__WHAT YOU SHOULD DO__: From the listing below, copy each line where "Cucuron" occurs.

-- Opening Marker --

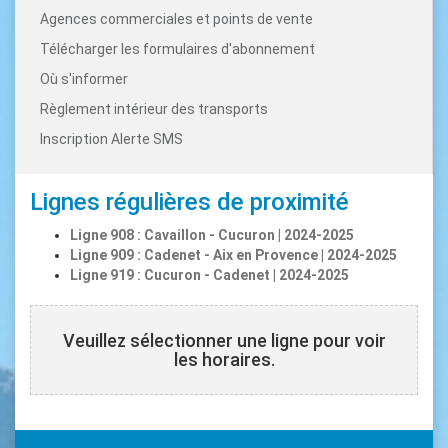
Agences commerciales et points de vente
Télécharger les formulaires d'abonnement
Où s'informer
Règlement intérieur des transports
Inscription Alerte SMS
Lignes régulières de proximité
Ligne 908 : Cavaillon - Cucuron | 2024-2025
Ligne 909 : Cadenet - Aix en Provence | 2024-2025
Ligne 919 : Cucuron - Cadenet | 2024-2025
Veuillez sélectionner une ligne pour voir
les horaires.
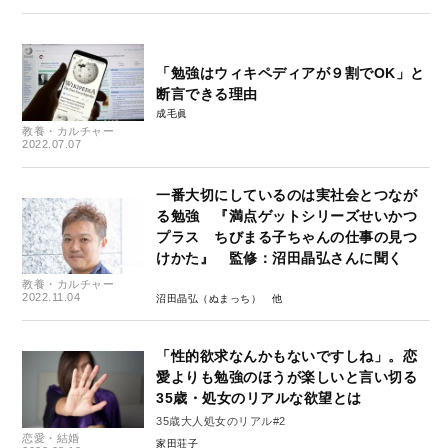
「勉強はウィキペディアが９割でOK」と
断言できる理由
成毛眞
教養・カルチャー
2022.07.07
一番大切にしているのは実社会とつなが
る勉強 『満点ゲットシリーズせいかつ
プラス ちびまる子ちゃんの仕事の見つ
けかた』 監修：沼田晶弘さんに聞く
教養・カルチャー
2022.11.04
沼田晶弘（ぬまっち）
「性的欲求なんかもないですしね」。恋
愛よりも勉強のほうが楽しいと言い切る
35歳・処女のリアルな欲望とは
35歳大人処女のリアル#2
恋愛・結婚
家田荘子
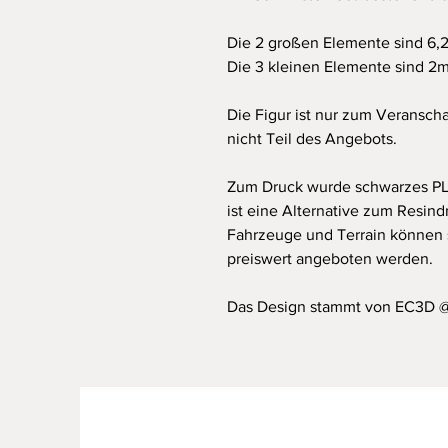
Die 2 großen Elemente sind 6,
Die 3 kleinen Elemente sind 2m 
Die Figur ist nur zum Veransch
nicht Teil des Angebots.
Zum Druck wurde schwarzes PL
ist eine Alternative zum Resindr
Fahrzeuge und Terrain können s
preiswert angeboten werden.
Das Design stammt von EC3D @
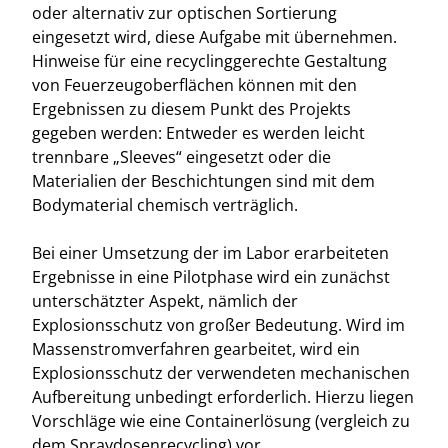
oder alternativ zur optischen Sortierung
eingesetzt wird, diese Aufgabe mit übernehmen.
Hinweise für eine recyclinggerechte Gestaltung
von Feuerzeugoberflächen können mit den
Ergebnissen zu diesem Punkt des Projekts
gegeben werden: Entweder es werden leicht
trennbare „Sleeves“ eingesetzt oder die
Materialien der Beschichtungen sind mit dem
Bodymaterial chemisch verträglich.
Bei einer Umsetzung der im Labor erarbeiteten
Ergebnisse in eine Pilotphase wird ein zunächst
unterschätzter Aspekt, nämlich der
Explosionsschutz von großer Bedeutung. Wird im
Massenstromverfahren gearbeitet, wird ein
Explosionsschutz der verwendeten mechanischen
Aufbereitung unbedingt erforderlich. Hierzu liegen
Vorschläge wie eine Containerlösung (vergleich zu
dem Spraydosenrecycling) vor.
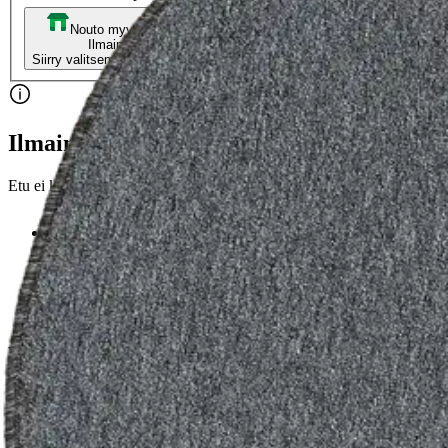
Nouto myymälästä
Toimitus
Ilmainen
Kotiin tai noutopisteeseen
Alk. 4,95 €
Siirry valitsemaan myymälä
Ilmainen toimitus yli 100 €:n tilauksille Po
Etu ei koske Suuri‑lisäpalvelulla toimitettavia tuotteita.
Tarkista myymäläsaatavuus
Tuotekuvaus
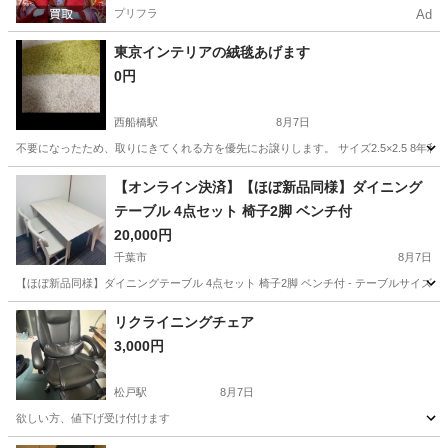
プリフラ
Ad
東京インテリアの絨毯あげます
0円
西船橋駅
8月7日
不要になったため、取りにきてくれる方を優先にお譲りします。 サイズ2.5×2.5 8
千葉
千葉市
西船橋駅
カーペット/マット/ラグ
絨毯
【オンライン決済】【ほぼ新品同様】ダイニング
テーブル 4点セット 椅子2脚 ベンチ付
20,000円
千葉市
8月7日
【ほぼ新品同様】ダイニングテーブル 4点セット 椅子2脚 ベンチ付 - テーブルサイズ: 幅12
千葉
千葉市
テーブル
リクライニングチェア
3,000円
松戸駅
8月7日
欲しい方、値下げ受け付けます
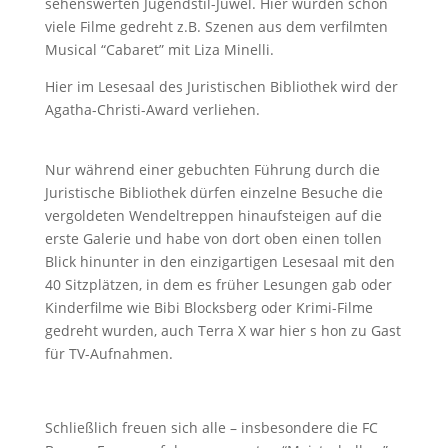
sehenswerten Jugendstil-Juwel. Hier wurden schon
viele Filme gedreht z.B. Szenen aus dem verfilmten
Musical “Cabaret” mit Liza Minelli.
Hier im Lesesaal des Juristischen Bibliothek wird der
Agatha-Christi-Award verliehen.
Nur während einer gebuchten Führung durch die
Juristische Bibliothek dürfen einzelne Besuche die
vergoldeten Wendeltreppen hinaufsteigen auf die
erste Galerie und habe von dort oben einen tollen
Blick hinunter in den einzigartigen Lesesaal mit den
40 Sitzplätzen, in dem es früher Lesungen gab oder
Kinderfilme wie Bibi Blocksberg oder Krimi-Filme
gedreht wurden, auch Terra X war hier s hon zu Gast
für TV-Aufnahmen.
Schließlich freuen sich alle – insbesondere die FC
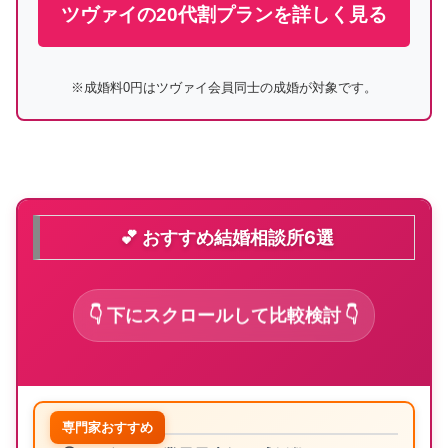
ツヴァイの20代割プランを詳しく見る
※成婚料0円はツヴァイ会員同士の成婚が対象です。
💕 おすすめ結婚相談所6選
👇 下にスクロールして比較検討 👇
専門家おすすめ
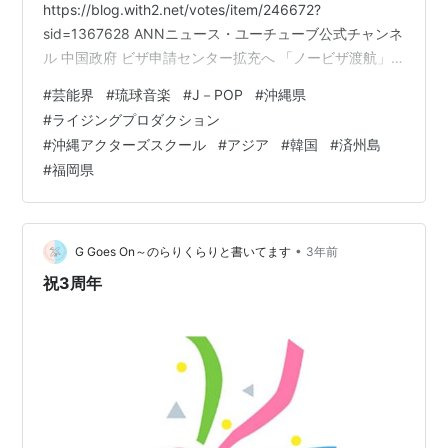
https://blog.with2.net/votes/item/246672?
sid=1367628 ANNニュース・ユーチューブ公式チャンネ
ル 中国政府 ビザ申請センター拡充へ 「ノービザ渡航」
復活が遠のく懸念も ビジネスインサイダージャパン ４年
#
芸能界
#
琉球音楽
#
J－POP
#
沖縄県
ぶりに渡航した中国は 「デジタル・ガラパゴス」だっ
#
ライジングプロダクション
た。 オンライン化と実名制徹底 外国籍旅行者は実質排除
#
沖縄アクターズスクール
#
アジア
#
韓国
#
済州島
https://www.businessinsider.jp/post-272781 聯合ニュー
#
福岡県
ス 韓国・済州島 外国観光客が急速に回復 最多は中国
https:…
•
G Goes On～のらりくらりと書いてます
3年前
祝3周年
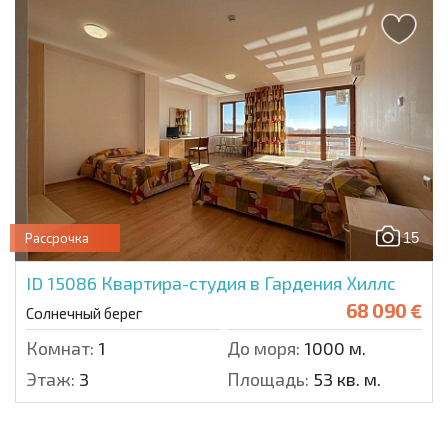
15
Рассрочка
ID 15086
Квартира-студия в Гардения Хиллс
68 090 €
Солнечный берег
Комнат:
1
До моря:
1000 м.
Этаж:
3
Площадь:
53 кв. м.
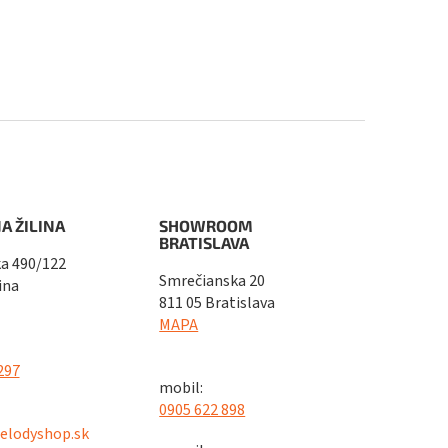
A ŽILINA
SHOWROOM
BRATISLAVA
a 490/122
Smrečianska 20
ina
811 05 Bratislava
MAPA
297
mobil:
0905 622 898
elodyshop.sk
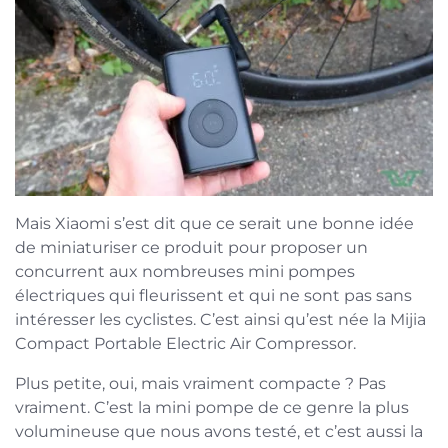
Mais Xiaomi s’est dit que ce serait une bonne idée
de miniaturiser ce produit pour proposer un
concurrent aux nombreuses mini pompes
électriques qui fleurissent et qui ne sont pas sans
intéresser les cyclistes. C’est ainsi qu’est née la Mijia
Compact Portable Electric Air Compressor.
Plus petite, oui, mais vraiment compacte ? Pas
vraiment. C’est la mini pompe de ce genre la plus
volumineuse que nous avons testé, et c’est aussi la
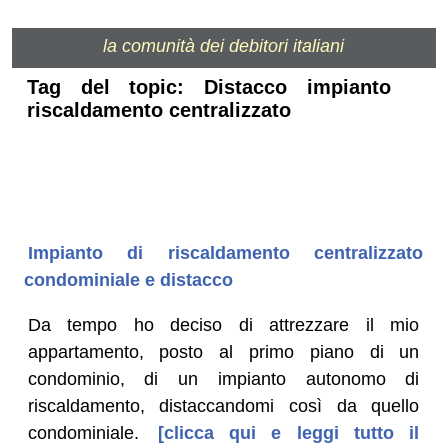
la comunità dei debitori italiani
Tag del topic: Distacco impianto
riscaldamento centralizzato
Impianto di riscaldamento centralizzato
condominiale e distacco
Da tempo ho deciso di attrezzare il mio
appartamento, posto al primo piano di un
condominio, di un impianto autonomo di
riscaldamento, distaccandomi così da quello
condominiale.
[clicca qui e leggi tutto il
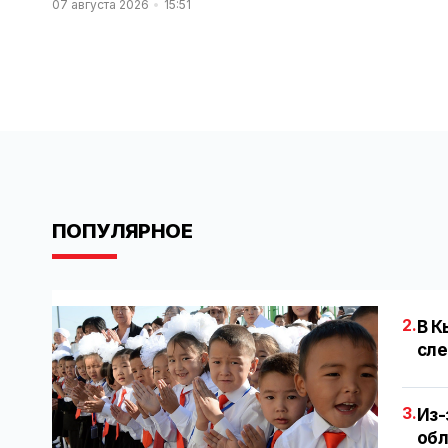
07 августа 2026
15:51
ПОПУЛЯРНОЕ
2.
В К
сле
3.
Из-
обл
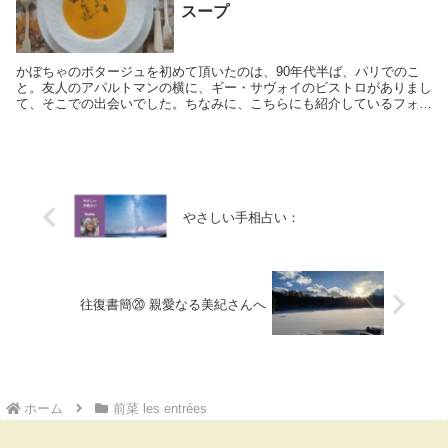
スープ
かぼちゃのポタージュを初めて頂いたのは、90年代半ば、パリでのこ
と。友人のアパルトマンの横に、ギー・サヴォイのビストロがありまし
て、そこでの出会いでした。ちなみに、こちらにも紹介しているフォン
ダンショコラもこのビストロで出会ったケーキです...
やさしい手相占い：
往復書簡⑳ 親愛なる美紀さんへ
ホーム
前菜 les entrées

-- Closing Marker --

__SOLUTION TO THE EXERCISE__:
Ligne 908 : Cavaillon - Cucuron | 2024-2025
Ligne 919 : Cucuron - Cadenet | 2024-2025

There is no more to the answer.